Federal Reserve Chair Jerome Powell indicated Thursday (Friday AEDT) that the central bank intends to proceed cautiously with interest rate cuts over the coming months.
Addressing the Dallas audience in prepared remarks, Powell highlighted the persistence of inflation, suggesting that officials aim to observe its trajectory before making substantial policy adjustments.
“The economy is not sending any signals that we need to be in a hurry to lower rates,” Powell said. “The strength we are currently seeing in the economy gives us the ability to approach our decisions carefully.”
Economists anticipate that the Fed may introduce another quarter-point rate cut in December, following a recent reduction of a similar size and a half-point cut in September.

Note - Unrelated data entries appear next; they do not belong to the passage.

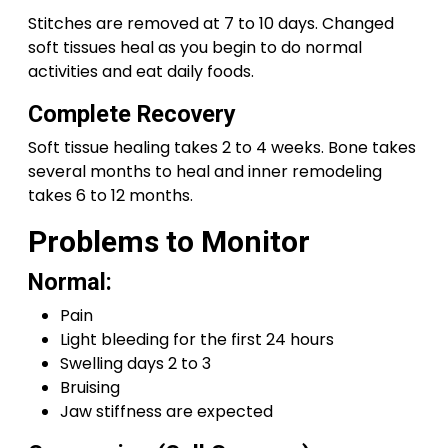
Stitches are removed at 7 to 10 days. Changed
soft tissues heal as you begin to do normal
activities and eat daily foods.
Complete Recovery
Soft tissue healing takes 2 to 4 weeks. Bone takes
several months to heal and inner remodeling
takes 6 to 12 months.
Problems to Monitor
Normal:
Pain
Light bleeding for the first 24 hours
Swelling days 2 to 3
Bruising
Jaw stiffness are expected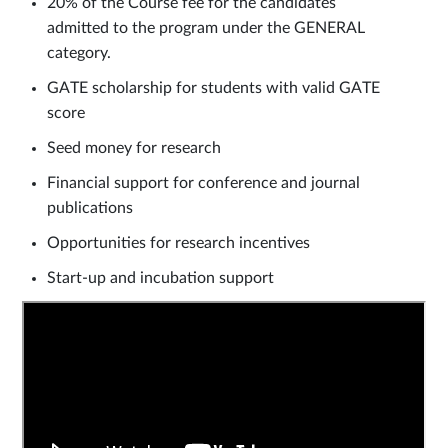
20% of the Course fee for the candidates
admitted to the program under the GENERAL
category.
GATE scholarship for students with valid GATE
score
Seed money for research
Financial support for conference and journal
publications
Opportunities for research incentives
Start-up and incubation support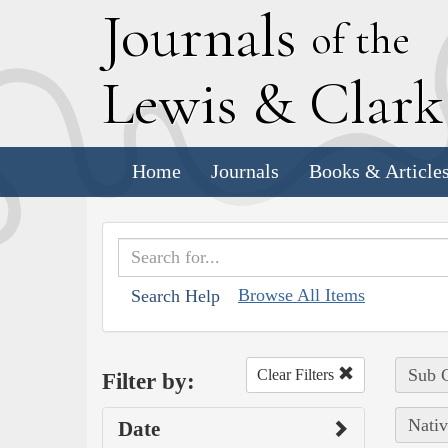
J
ournals
of the
L
ewis
&
C
lar
Home
Journals
Books & Article
Browse All Items
Search Help
Sub C
Clear Filters
Filter by:
Nativ
Date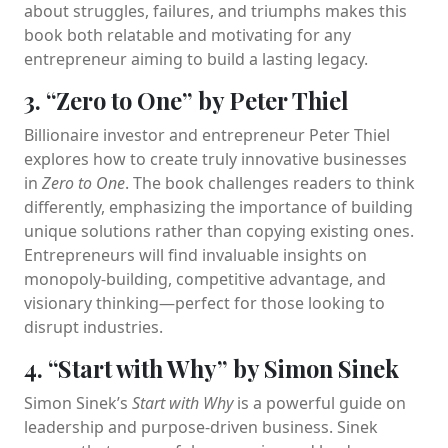
about struggles, failures, and triumphs makes this
book both relatable and motivating for any
entrepreneur aiming to build a lasting legacy.
3. “Zero to One” by Peter Thiel
Billionaire investor and entrepreneur Peter Thiel
explores how to create truly innovative businesses
in
Zero to One
. The book challenges readers to think
differently, emphasizing the importance of building
unique solutions rather than copying existing ones.
Entrepreneurs will find invaluable insights on
monopoly-building, competitive advantage, and
visionary thinking—perfect for those looking to
disrupt industries.
4. “Start with Why” by Simon Sinek
Simon Sinek’s
Start with Why
is a powerful guide on
leadership and purpose-driven business. Sinek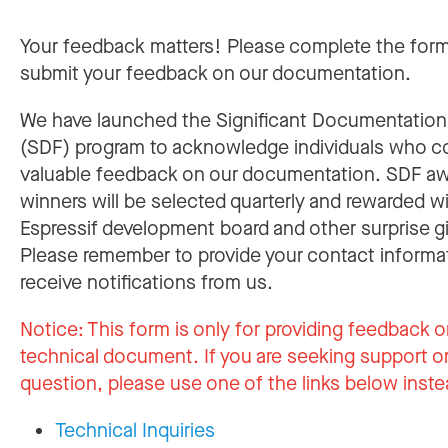
Your feedback matters! Please complete the for
submit your feedback on our documentation.
We have launched the Significant Documentatio
(SDF) program to acknowledge individuals who c
valuable feedback on our documentation. SDF a
winners will be selected quarterly and rewarded w
Espressif development board and other surprise gi
Please remember to provide your contact informa
receive notifications from us.
Notice:
This form is only for providing feedback o
technical document. If you are seeking support or
question, please use one of the links below inste
Technical Inquiries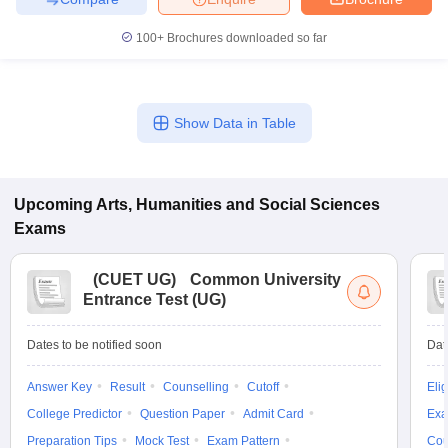
100+
Brochures downloaded so far
Show Data in Table
Upcoming
Arts, Humanities and Social Sciences
Exams
(
CUET UG
)
Common University
Entrance Test (UG)
Dates to be notified soon
Dat
Answer Key
Result
Counselling
Cutoff
Elig
College Predictor
Question Paper
Admit Card
Exa
Preparation Tips
Mock Test
Exam Pattern
Cou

Powell gave an optimistic assessment of the U.S. economy, highlighting it as "by far the best of any major economy in the world".
He specifically noted that the labour market remains robust despite October's disappointing job growth, largely attributed to storm impacts and strikes in the Southeast, with payrolls growing by just 12,000.
On inflation, Powell reported "broad-based" progress toward the Fed's 2% target. Although recent inflation data revealed a slight rise in consumer and producer prices, Powell noted that by the Fed’s preferred measure, inflation hit 2.3% in October, or 2.8% excluding food and energy.
He added, “Inflation is running much closer to our 2 percent longer-run goal, but it is not there yet. We are committed to finishing the job,” acknowledging that the road ahead may be “on a sometimes-bumpy path”.
Powell’s cautious stance on further rate cuts led to declines in stocks and increased Treasury yields.
Last week, the Federal Open Market Committee lowered the benchmark rate by a quarter-point, to a range of 4.5%-4.75%, following a half-point cut in September. Powell described these moves as part of a “recalibration” of monetary policy, shifting from a sole focus on inflation to a more balanced approach that also supports employment stability.
Looking forward, while markets still anticipate another quarter-point cut in December and further cuts in 2025, Powell refrained from specifying future actions. He indicated that the Fed’s goal is to guide rates towards a “neutral setting” that neither stimulates nor restrains economic growth.
While Fed officials signalled in September the potential for four rate cuts in 2025, market data tracked by CME FedWatch suggests that Wall Street traders expect only two cuts.
Meanwhile, the Fed continues reducing its balance sheet by allowing proceeds from bond holdings to expire each month, without providing a timeline for ending this process.